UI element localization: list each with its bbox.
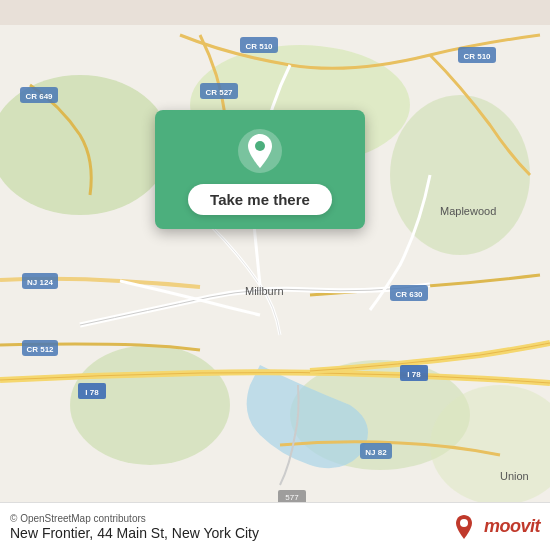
moovit-logo[interactable]: moovit xyxy=(450,513,540,541)
svg-point-33 xyxy=(255,141,265,151)
svg-text:I 78: I 78 xyxy=(407,370,421,379)
map-background: CR 510 CR 510 CR 649 CR 527 NJ 124 CR 51… xyxy=(0,0,550,550)
moovit-pin-icon xyxy=(450,513,478,541)
svg-text:CR 527: CR 527 xyxy=(205,88,233,97)
svg-text:NJ 82: NJ 82 xyxy=(365,448,387,457)
map-attribution: © OpenStreetMap contributors xyxy=(10,513,259,524)
svg-point-3 xyxy=(390,95,530,255)
svg-point-34 xyxy=(460,519,468,527)
bottom-bar: © OpenStreetMap contributors New Frontie… xyxy=(0,502,550,550)
svg-text:Union: Union xyxy=(500,470,529,482)
svg-text:I 78: I 78 xyxy=(85,388,99,397)
svg-text:CR 512: CR 512 xyxy=(26,345,54,354)
svg-text:CR 649: CR 649 xyxy=(25,92,53,101)
svg-text:CR 510: CR 510 xyxy=(463,52,491,61)
location-label: New Frontier, 44 Main St, New York City xyxy=(10,525,259,541)
location-pin-icon xyxy=(237,128,283,174)
take-me-there-button[interactable]: Take me there xyxy=(188,184,332,215)
popup-card: Take me there xyxy=(155,110,365,229)
svg-text:CR 630: CR 630 xyxy=(395,290,423,299)
map-container: CR 510 CR 510 CR 649 CR 527 NJ 124 CR 51… xyxy=(0,0,550,550)
svg-text:Millburn: Millburn xyxy=(245,285,284,297)
bottom-left-info: © OpenStreetMap contributors New Frontie… xyxy=(10,513,259,541)
svg-text:CR 510: CR 510 xyxy=(245,42,273,51)
svg-text:Maplewood: Maplewood xyxy=(440,205,496,217)
svg-text:NJ 124: NJ 124 xyxy=(27,278,53,287)
moovit-brand-name: moovit xyxy=(484,516,540,537)
svg-point-4 xyxy=(70,345,230,465)
svg-text:577: 577 xyxy=(285,493,299,502)
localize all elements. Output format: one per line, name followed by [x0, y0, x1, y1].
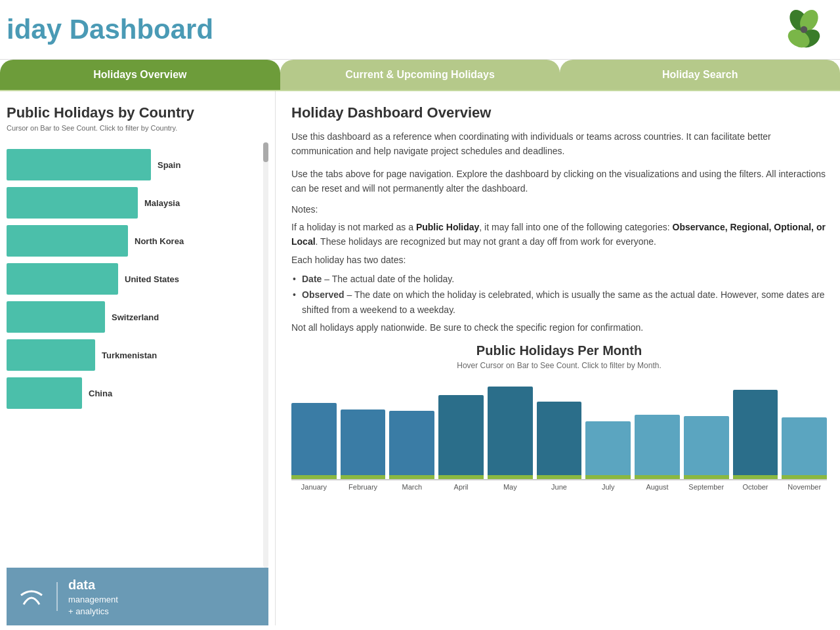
left-panel-title: Public Holidays by Country [7, 104, 268, 121]
month-bar [291, 403, 337, 475]
bar-country-label: Spain [158, 160, 180, 170]
month-axis-label: November [782, 483, 827, 491]
overview-title: Holiday Dashboard Overview [291, 104, 827, 121]
month-bar [635, 415, 680, 475]
month-bar-col[interactable] [585, 421, 631, 479]
month-bar-col[interactable] [438, 395, 484, 479]
footer-text: data management + analytics [68, 576, 118, 618]
month-bar-col[interactable] [635, 415, 680, 479]
month-bar-chart[interactable]: JanuaryFebruaryMarchAprilMayJuneJulyAugu… [291, 375, 827, 491]
footer-logo-icon [17, 582, 46, 611]
bar-base-stripe [291, 475, 337, 479]
footer-line2: + analytics [68, 606, 118, 618]
footer-brand-name: data [68, 576, 118, 594]
month-bar-col[interactable] [684, 416, 729, 479]
right-panel: Holiday Dashboard Overview Use this dash… [276, 91, 840, 625]
bar-country-label: Switzerland [112, 312, 159, 322]
country-bar-row[interactable]: Spain [7, 149, 268, 180]
month-axis-label: July [585, 483, 631, 491]
scroll-thumb[interactable] [263, 142, 268, 162]
month-bar [537, 402, 582, 475]
bar-country-label: China [89, 388, 112, 398]
scroll-indicator [263, 142, 268, 568]
bar-base-stripe [585, 475, 631, 479]
tab-current-upcoming[interactable]: Current & Upcoming Holidays [280, 60, 560, 90]
horizontal-bars: SpainMalaysiaNorth KoreaUnited StatesSwi… [7, 149, 268, 409]
bar-fill [7, 263, 118, 295]
month-bar-col[interactable] [341, 410, 386, 479]
month-axis-label: October [733, 483, 778, 491]
bar-base-stripe [684, 475, 729, 479]
bullet-list: Date – The actual date of the holiday. O… [302, 272, 827, 318]
bullet-observed: Observed – The date on which the holiday… [302, 287, 827, 319]
month-bar-col[interactable] [488, 387, 533, 479]
overview-para1: Use this dashboard as a reference when c… [291, 129, 827, 159]
main-content: Public Holidays by Country Cursor on Bar… [0, 91, 840, 625]
month-bar [341, 410, 386, 475]
country-bar-row[interactable]: Malaysia [7, 187, 268, 219]
month-axis-label: September [684, 483, 729, 491]
month-bar [389, 411, 434, 475]
left-panel-subtitle: Cursor on Bar to See Count. Click to fil… [7, 124, 268, 132]
bar-base-stripe [488, 475, 533, 479]
bar-base-stripe [635, 475, 680, 479]
month-axis-label: January [291, 483, 337, 491]
svg-point-4 [801, 26, 808, 33]
month-bar [733, 390, 778, 475]
month-axis-label: April [438, 483, 484, 491]
tab-holiday-search[interactable]: Holiday Search [560, 60, 840, 90]
month-chart-title: Public Holidays Per Month [291, 343, 827, 358]
country-bar-row[interactable]: United States [7, 263, 268, 295]
bar-base-stripe [537, 475, 582, 479]
bar-country-label: Turkmenistan [102, 350, 157, 360]
month-bar [585, 421, 631, 475]
month-labels: JanuaryFebruaryMarchAprilMayJuneJulyAugu… [291, 480, 827, 491]
bar-fill [7, 339, 95, 371]
bar-fill [7, 187, 138, 219]
overview-para2: Use the tabs above for page navigation. … [291, 167, 827, 196]
month-axis-label: August [635, 483, 680, 491]
month-bar-col[interactable] [733, 390, 778, 479]
header: iday Dashboard [0, 0, 840, 60]
notes-text1: If a holiday is not marked as a Public H… [291, 220, 827, 249]
bar-base-stripe [341, 475, 386, 479]
month-bar-col[interactable] [537, 402, 582, 479]
vertical-bars [291, 375, 827, 480]
bar-fill [7, 301, 105, 333]
month-bar [488, 387, 533, 475]
footer-line1: management [68, 594, 118, 606]
footer-divider [56, 582, 58, 611]
month-bar [782, 417, 827, 475]
month-axis-label: May [488, 483, 533, 491]
bar-country-label: United States [125, 274, 179, 284]
month-axis-label: March [389, 483, 434, 491]
month-bar [684, 416, 729, 475]
month-bar-col[interactable] [782, 417, 827, 479]
bullet-date: Date – The actual date of the holiday. [302, 272, 827, 287]
country-bar-row[interactable]: China [7, 377, 268, 409]
month-chart-subtitle: Hover Cursor on Bar to See Count. Click … [291, 361, 827, 370]
nav-tabs: Holidays Overview Current & Upcoming Hol… [0, 60, 840, 91]
bar-base-stripe [438, 475, 484, 479]
country-bar-row[interactable]: Turkmenistan [7, 339, 268, 371]
company-logo-icon [781, 7, 827, 52]
bar-base-stripe [733, 475, 778, 479]
page-title: iday Dashboard [7, 14, 213, 45]
month-bar-col[interactable] [291, 403, 337, 479]
bar-country-label: Malaysia [144, 198, 180, 208]
country-bar-row[interactable]: Switzerland [7, 301, 268, 333]
country-bar-row[interactable]: North Korea [7, 225, 268, 257]
footer-branding: data management + analytics [7, 568, 268, 625]
notes-label: Notes: [291, 204, 827, 215]
month-bar [438, 395, 484, 475]
bar-country-label: North Korea [135, 236, 184, 246]
tab-holidays-overview[interactable]: Holidays Overview [0, 60, 280, 90]
month-bar-col[interactable] [389, 411, 434, 479]
bar-fill [7, 149, 151, 180]
notes-each: Each holiday has two dates: [291, 253, 827, 267]
logo-container [781, 7, 827, 52]
country-bar-chart[interactable]: SpainMalaysiaNorth KoreaUnited StatesSwi… [7, 142, 268, 568]
bar-base-stripe [389, 475, 434, 479]
month-axis-label: June [537, 483, 582, 491]
final-note: Not all holidays apply nationwide. Be su… [291, 322, 827, 333]
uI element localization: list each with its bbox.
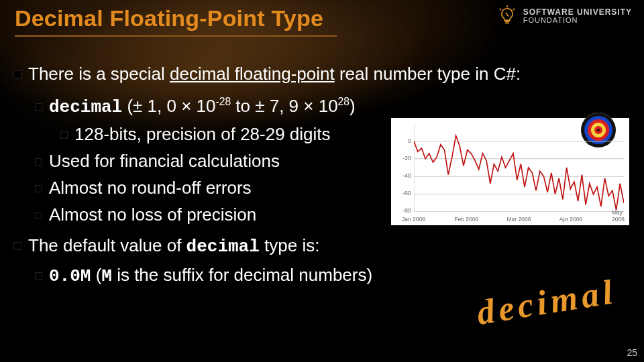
chart-xtick: Apr 2006 [559, 216, 583, 223]
lightbulb-icon [496, 5, 518, 27]
chart-xtick: May 2006 [612, 209, 629, 223]
logo-line2: FOUNDATION [523, 16, 632, 24]
bullet-marker-icon [35, 103, 42, 111]
logo-line1: SOFTWARE UNIVERSITY [523, 8, 632, 16]
bullet-marker-icon [35, 185, 42, 192]
chart-xtick: Feb 2006 [454, 216, 478, 223]
chart-ytick: -60 [391, 190, 411, 196]
bullet-marker-icon [35, 158, 42, 166]
title-underline [15, 35, 337, 37]
slide-number: 25 [627, 347, 637, 358]
svg-rect-0 [504, 21, 509, 22]
bullet-marker-icon [13, 70, 21, 78]
chart-ytick: -20 [391, 155, 411, 162]
bullet-marker-icon [60, 131, 68, 139]
chart-plot-area [414, 123, 624, 212]
bullet-2: The default value of decimal type is: [13, 233, 629, 259]
code-token: decimal [49, 97, 122, 117]
svg-line-3 [499, 9, 500, 10]
bullet-marker-icon [35, 212, 42, 219]
bullet-marker-icon [35, 272, 42, 280]
code-token: decimal [186, 237, 260, 257]
code-token: M [101, 266, 112, 286]
slide-title: Decimal Floating-Point Type [15, 5, 323, 32]
chart-xtick: Jan 2006 [402, 216, 425, 223]
chart-image: 0-20-40-60-80 Jan 2006Feb 2006Mar 2006Ap… [391, 118, 629, 225]
chart-xtick: Mar 2006 [507, 216, 531, 223]
bullet-1-1: decimal (± 1, 0 × 10-28 to ± 7, 9 × 1028… [35, 90, 629, 119]
svg-line-4 [513, 9, 514, 10]
brand-logo: SOFTWARE UNIVERSITY FOUNDATION [496, 5, 632, 27]
bullet-1: There is a special decimal floating-poin… [13, 62, 629, 86]
code-token: 0.0M [49, 266, 91, 286]
chart-ytick: -80 [391, 207, 411, 214]
chart-ytick: -40 [391, 172, 411, 179]
svg-rect-1 [504, 23, 508, 24]
bullet-marker-icon [13, 242, 21, 250]
chart-ytick: 0 [391, 137, 411, 144]
underlined-term: decimal floating-point [170, 64, 335, 84]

#### EXERCISE AIM
Among the lines above, show every one that contains the string "fill".

#### RESULT OF THE EXERCISE
bar-fill [7, 263, 118, 295]
bar-fill [7, 339, 95, 371]
bar-fill [7, 187, 138, 219]
bar-fill [7, 301, 105, 333]
bar-fill [7, 149, 151, 180]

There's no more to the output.